Por esto, para sentir sus efectos y prepararse, no hay que esperar a que el fenómeno madure. “Ya sabemos que la temperatura de nuestro océano pacífico está por debajo del rango, lo que quiere decir que, por lo menos, tendremos un poquito más de agua”, afirmó Lozano. Lo que implica que, tomar medidas, como lo está haciendo la comunidad del río de Teusacá, no es un esfuerzo en vano. “Estamos en -0.3, entonces puede que tengamos Niña, pero eso no nos debería importar porque sí hay un enfriamiento del mar y podrá aumentar en los meses de octubre, noviembre y diciembre”.

Con cerca de 81.593 damnificados sólo en Cundinamarca, costos de emergencia mayores a 11.105 millones de pesos y un total de 296.372 millones de pesos que se fueron en reparaciones e infraestructura, según Colombia Humanitaria, La Niña del 2010-2011 puso en vilo a la nación. Incluyendo a la comunidad de Teusacá que, por ejemplo, a la altura del condominio La Pradera, vio cómo se inundaron todas sus casas.

Sergio Arturo Piñeres, Ingeniero Civil de la Universidad Javeriana y ex director de Distritos de Riesgo, se enfocó en explicar cuáles son las particularidades de la subcuenca del río Teusacá. Es decir, la segunda parte de la fórmula que había planteado Lozano, “cómo estoy expuesto ante el fenómeno”.

“La cuenca del río Teusacá es una subcuenca del río Bogotá y está dividida en dos condiciones geomorfológicas: una pendiente y otra plana”, explicó. Aspecto que es importante conocer ya que dependiendo de la inclinación de la cuenca el tipo de “catástrofe” cambia. Cuando es pendiente, como sucede con el 40% de la cuenca, se es susceptible a una venida torrencial que crea una emergencia rápida, pero agresiva. En cambio, cuando está en un territorio plano, como sucede con el otro 60% que es el Valle de Teusacá, se va generando una inundación lenta y prolongada, por lo que a pesar de tener menos riesgos para las personas, sí representa mayor impacto económico negativo.
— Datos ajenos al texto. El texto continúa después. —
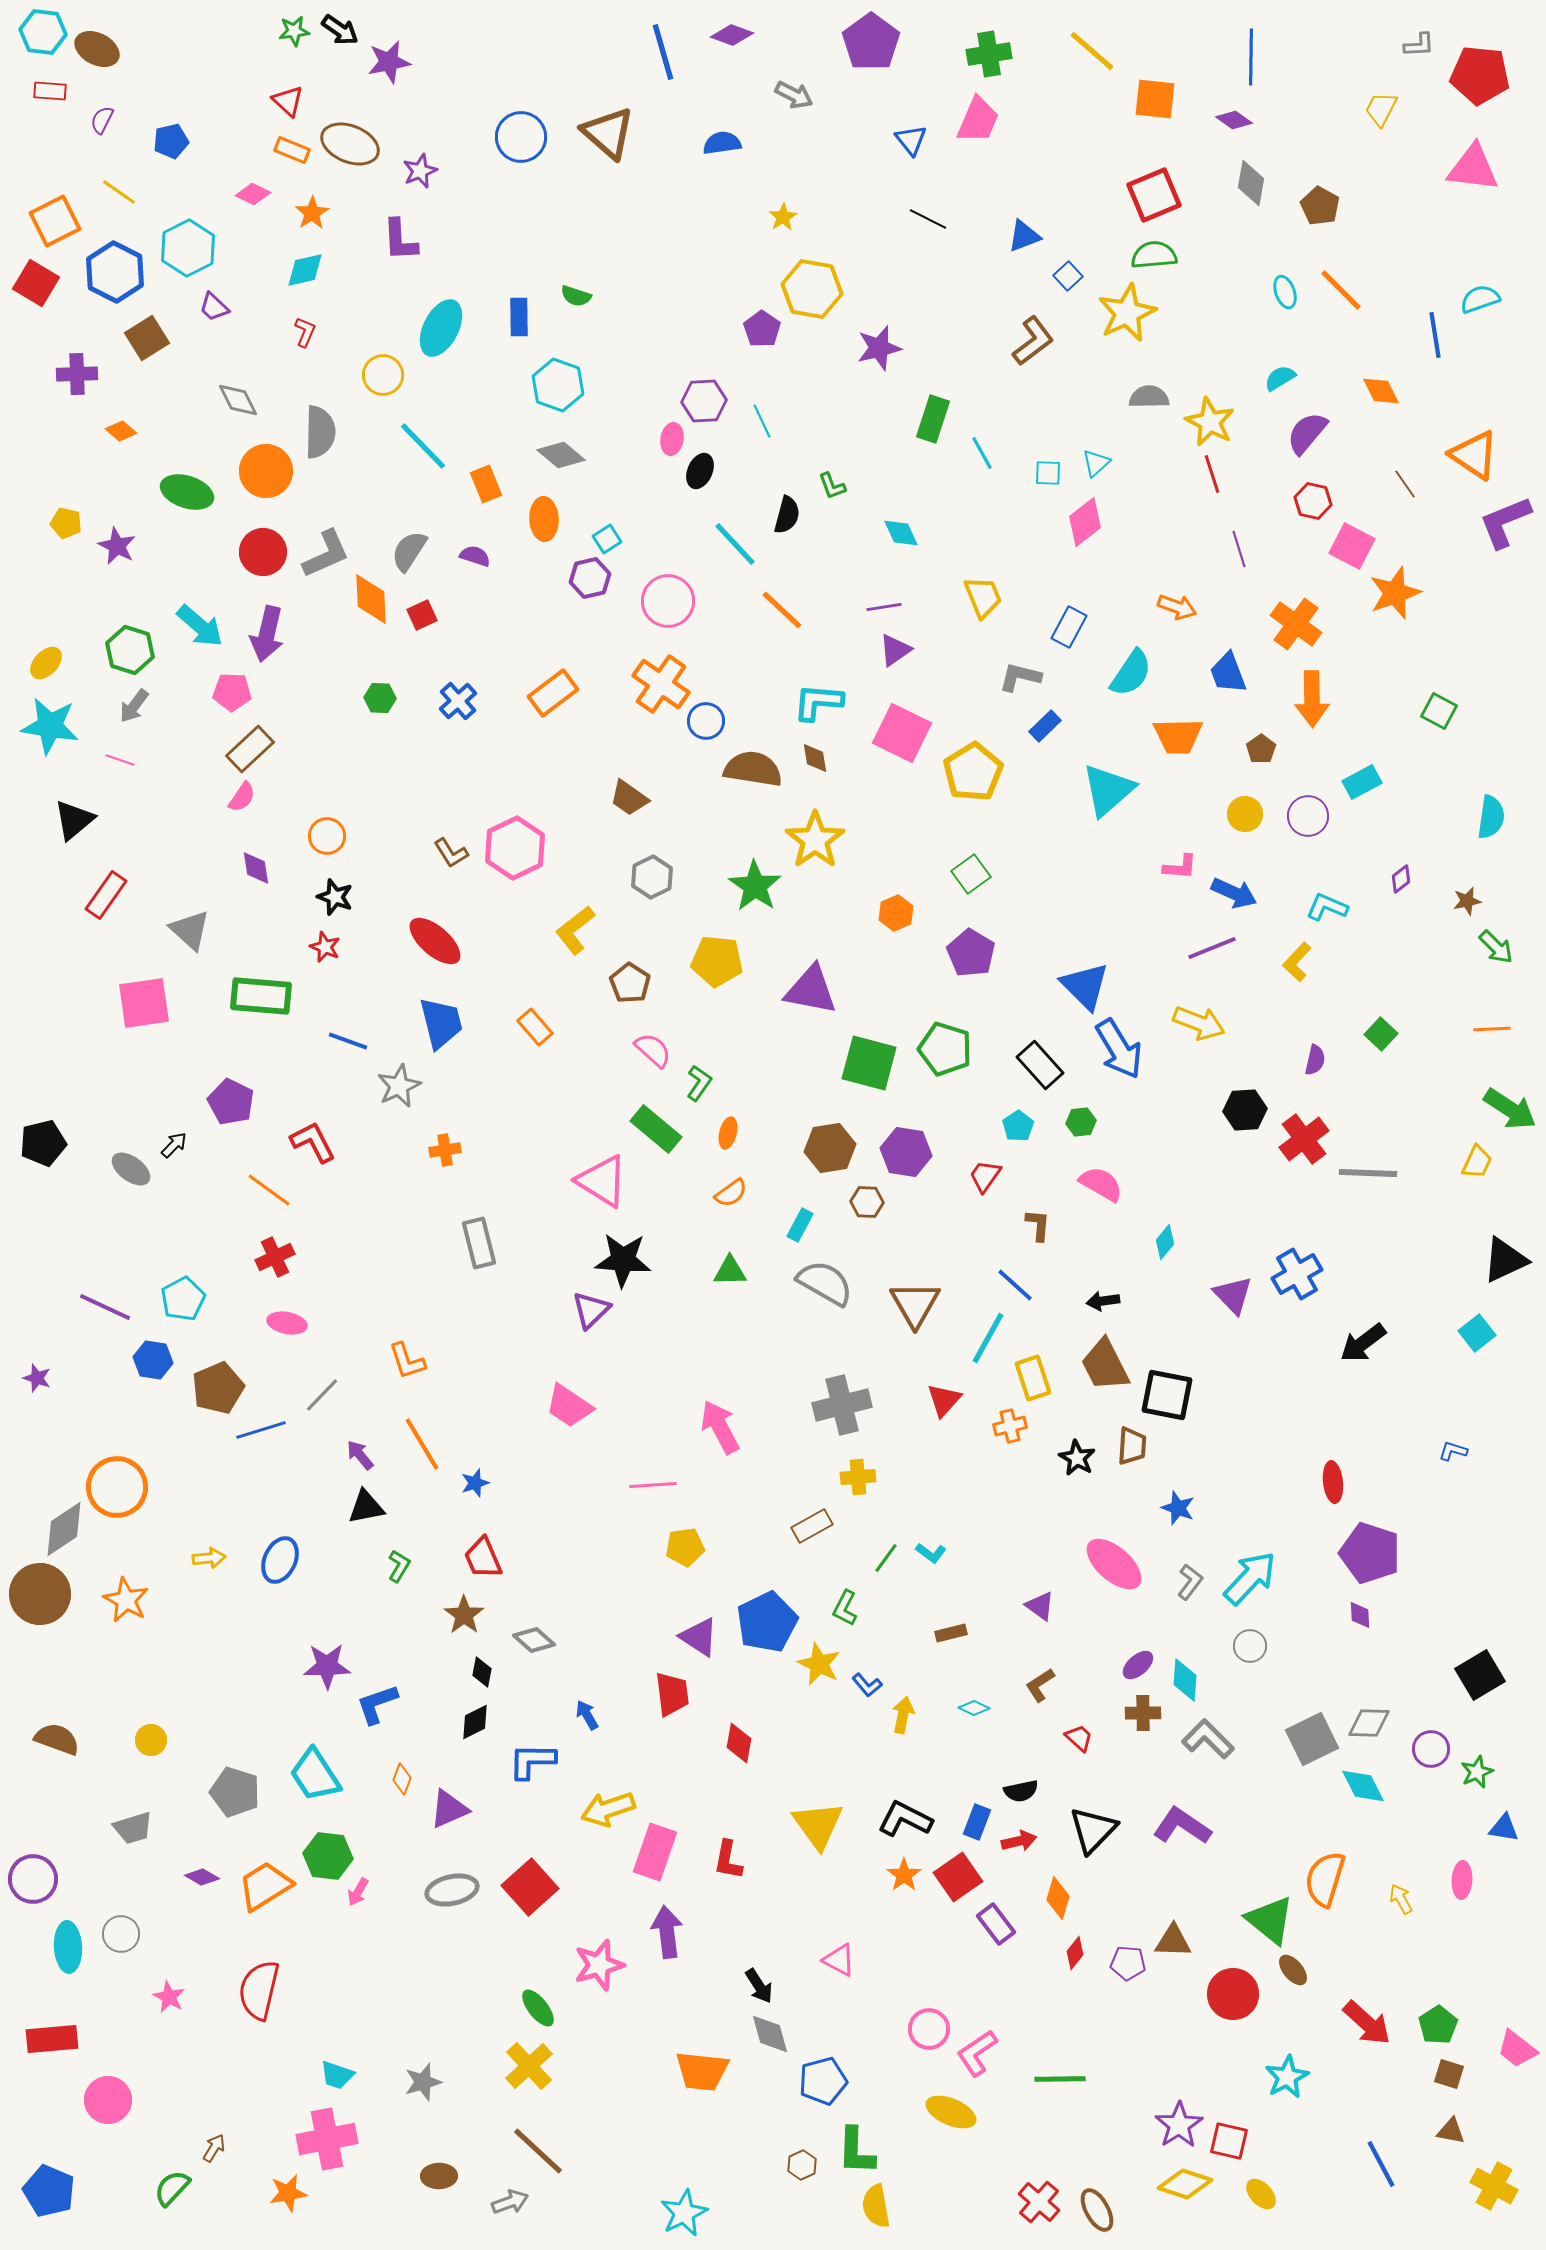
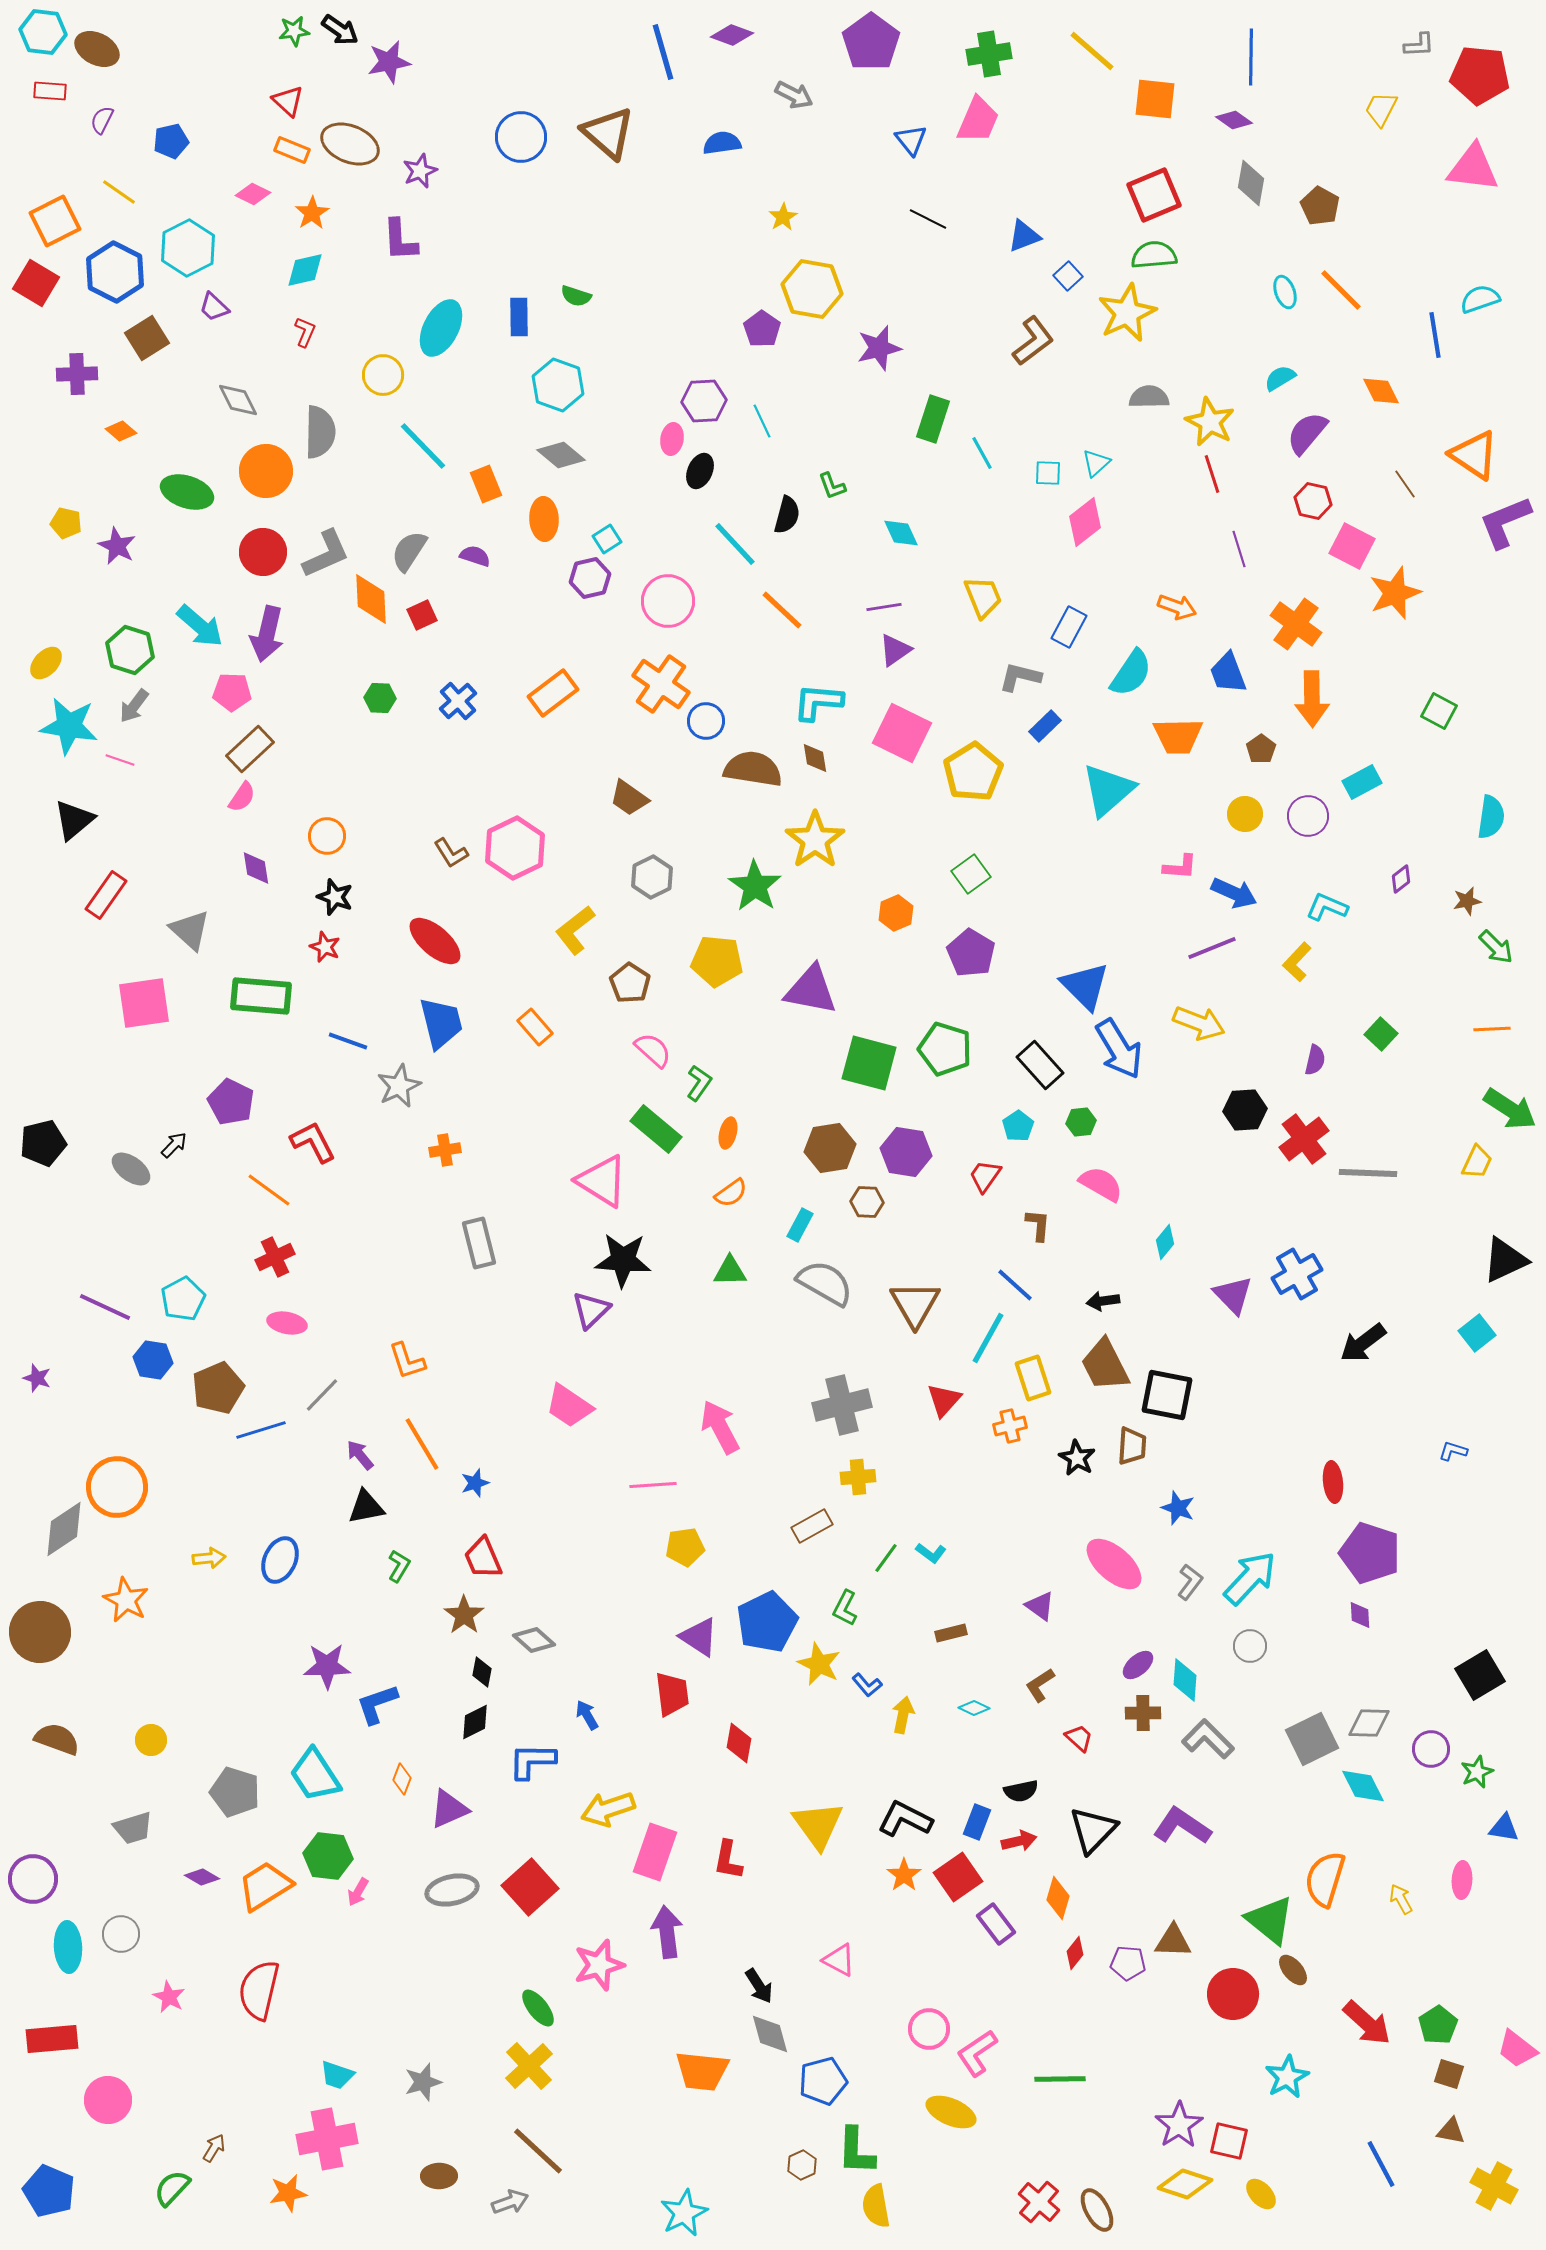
cyan star at (50, 726): moved 19 px right
brown circle at (40, 1594): moved 38 px down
Para prepararse, entonces, el ingeniero sugirió pensar en un ordenamiento ambiental donde el eje central sea la visión de cuenca. El problema, sin embargo, es que esto representa un reto administrativo. La cuenca atraviesa distintos municipios y habría que articular a sus líderes para lograr un trabajo real. De hecho, explica, 33% pertenece a La Calera, 27% a Sopo y Guasca e, incluso, un 7% está en Bogotá. Esto sin contar con que Chía, Ubaque, Choachí y Tocancipa tienen un área en la desembocadura.

A partir de la experiencia del mes de abril de 2011, donde las lluvias en la región estuvieron 405% por encima del promedio y el ingeniero estuvo al frente de la CAR (Corporación Autónoma Regional de Cundinamarca), Piñeros sugirió a la comunidad tener en cuenta estas recomendaciones: crear un comité de gestión del riesgo de la cuenca con una finalidad preventiva, valorar la incorporación de la gestión de riesgo en los POT, identificar los actores institucionales y la sociedad civil, analizar la creación de una asociación de municipios de la cuenca del Teusacá, delimitar las rondas del río y fijar los nuevos escenario de inundación hidráulica.

Unas primeras recomendaciones que no solo serían útiles para esta comunidad, sino para todas aquellas que quieran empezar a tomar acciones. Porque, si algo quedó claro, es que no hay que esperar a que madure La Niña para prepararse.